▶ [Directions for this task]: When you reach the line in the listing below that contains "り、受講料金が比較できたりするメリットがありま", begin returning lines exactly as written, and stop after the line that contains "सुदनमाथि हमला बालेन सरकारलाई कमजोर बनाउने". Return no other lines.

▶ [Available records]:
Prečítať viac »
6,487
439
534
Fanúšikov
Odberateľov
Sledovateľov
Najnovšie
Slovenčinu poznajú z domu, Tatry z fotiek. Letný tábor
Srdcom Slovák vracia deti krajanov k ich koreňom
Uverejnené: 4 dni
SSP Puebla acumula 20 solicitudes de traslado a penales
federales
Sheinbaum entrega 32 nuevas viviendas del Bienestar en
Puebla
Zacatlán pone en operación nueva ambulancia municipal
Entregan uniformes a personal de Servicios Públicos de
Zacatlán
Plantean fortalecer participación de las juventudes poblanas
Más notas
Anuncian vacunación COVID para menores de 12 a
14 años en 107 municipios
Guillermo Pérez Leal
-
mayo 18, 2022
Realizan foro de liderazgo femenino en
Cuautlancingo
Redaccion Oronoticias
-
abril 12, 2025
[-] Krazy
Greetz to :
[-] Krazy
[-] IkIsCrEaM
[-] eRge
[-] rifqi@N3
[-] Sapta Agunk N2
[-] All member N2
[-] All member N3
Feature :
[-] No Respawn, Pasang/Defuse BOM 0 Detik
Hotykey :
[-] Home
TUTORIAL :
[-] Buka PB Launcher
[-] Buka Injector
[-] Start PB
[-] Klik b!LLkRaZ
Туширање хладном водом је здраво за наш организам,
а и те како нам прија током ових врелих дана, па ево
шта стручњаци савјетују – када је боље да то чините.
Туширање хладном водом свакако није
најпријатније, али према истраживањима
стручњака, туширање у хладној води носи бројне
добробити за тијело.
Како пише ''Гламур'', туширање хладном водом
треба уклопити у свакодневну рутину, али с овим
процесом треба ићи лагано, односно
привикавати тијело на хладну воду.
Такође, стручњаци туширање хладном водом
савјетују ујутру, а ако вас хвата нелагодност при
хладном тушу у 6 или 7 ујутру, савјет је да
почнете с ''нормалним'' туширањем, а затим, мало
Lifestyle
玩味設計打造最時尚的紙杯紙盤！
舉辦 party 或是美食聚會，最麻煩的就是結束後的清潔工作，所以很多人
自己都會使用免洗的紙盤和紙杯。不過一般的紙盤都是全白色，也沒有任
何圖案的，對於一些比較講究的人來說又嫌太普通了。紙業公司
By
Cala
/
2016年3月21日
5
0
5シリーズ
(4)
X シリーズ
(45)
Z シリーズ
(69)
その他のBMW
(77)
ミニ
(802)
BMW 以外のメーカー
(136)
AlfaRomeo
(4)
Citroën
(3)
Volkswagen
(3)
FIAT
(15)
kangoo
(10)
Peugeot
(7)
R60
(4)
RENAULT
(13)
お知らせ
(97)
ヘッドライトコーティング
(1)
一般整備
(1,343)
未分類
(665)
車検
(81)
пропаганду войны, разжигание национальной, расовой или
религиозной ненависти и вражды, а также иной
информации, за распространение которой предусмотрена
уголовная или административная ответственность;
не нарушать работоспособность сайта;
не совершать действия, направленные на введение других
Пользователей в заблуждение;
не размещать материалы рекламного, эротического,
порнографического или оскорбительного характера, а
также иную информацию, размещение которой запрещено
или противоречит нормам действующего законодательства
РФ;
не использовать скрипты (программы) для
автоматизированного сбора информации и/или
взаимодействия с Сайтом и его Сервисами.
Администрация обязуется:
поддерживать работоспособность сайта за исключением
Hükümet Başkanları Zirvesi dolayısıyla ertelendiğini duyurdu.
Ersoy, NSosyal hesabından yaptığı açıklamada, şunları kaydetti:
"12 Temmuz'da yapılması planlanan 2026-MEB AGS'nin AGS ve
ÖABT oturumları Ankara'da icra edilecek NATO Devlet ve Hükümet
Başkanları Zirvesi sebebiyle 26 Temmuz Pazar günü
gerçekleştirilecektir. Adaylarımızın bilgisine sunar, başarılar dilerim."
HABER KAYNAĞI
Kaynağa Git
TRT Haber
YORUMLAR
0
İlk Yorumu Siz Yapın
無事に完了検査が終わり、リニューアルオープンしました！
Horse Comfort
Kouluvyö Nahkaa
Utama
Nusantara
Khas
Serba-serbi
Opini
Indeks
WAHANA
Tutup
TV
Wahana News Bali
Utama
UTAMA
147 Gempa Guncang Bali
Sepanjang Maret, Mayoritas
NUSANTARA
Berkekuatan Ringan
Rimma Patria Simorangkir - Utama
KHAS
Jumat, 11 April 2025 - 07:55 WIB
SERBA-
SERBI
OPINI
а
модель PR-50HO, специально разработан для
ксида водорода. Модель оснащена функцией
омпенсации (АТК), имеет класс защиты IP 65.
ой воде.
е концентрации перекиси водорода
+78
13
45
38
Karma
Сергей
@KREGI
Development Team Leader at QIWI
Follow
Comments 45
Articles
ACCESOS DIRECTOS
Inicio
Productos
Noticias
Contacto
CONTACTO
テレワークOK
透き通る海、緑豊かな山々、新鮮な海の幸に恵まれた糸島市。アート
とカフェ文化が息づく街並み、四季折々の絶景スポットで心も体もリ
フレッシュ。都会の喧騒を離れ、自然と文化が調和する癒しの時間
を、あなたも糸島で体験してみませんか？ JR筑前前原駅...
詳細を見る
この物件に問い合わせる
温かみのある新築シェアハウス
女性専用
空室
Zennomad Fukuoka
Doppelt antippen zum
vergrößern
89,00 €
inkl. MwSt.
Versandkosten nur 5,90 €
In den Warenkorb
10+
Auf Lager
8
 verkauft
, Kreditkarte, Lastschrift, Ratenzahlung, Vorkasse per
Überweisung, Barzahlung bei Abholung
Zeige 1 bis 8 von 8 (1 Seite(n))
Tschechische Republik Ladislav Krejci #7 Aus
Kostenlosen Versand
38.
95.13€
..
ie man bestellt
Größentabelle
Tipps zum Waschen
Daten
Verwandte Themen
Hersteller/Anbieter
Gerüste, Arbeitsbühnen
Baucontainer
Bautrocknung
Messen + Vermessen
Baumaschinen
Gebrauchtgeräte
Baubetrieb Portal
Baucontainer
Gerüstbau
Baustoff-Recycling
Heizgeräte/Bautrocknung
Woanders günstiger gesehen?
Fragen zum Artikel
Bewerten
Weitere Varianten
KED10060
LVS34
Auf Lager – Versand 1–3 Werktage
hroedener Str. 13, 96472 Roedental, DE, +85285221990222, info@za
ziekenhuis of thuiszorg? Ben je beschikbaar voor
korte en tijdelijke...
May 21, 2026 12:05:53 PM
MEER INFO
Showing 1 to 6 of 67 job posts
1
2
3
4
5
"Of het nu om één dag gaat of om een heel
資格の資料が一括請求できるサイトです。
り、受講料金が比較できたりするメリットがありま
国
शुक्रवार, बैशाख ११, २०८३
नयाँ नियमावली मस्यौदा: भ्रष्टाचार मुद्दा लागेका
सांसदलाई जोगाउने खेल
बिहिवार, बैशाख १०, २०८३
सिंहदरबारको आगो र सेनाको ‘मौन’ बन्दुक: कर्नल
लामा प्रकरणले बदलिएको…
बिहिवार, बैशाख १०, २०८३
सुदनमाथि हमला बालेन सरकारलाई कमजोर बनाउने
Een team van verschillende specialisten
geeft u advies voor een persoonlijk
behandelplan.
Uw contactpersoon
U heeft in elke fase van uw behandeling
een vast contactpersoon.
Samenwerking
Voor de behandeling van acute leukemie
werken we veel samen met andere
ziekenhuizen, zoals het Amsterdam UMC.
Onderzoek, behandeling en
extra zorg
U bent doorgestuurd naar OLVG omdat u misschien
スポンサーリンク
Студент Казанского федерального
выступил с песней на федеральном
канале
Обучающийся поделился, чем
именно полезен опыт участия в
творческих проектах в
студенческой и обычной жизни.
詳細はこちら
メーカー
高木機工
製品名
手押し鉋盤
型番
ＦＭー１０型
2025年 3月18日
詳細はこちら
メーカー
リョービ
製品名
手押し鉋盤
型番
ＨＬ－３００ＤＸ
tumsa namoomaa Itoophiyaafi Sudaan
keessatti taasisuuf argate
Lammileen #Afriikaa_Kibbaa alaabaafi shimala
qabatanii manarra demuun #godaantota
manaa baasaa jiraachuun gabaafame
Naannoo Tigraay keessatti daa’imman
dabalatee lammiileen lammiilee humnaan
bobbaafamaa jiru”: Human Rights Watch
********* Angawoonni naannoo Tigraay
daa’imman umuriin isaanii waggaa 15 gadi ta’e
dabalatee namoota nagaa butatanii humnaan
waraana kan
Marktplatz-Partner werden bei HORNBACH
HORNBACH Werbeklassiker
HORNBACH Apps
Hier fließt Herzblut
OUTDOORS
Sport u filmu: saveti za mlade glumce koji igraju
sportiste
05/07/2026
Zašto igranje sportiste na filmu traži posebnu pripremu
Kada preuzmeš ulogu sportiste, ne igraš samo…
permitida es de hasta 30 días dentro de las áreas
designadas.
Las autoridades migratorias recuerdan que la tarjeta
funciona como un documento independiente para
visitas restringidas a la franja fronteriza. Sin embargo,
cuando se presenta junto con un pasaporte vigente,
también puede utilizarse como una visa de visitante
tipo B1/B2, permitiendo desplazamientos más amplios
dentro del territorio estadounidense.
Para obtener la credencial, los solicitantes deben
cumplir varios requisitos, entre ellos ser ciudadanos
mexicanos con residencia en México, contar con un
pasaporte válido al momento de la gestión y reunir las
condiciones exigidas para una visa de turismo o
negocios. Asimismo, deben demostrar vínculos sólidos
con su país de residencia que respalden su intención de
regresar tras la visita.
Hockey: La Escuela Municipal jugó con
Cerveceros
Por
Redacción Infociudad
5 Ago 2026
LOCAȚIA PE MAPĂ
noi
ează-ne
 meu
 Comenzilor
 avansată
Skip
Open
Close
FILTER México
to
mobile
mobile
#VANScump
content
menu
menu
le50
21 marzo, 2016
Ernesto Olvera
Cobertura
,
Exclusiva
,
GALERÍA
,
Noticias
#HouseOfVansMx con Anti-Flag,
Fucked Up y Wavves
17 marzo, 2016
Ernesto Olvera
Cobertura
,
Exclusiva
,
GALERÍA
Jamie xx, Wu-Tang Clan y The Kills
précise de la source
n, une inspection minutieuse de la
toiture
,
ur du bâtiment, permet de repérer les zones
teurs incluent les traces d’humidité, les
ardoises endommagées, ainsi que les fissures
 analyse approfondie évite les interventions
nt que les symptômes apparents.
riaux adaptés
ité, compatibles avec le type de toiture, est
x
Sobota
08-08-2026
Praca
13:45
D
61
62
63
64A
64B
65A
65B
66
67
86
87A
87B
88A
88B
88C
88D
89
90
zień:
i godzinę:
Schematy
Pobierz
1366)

▶ [Answer section]:
り、受講料金が比較できたりするメリットがありま
国
शुक्रवार, बैशाख ११, २०८३
नयाँ नियमावली मस्यौदा: भ्रष्टाचार मुद्दा लागेका
सांसदलाई जोगाउने खेल
बिहिवार, बैशाख १०, २०८३
सिंहदरबारको आगो र सेनाको ‘मौन’ बन्दुक: कर्नल
लामा प्रकरणले बदलिएको…
बिहिवार, बैशाख १०, २०८३
सुदनमाथि हमला बालेन सरकारलाई कमजोर बनाउने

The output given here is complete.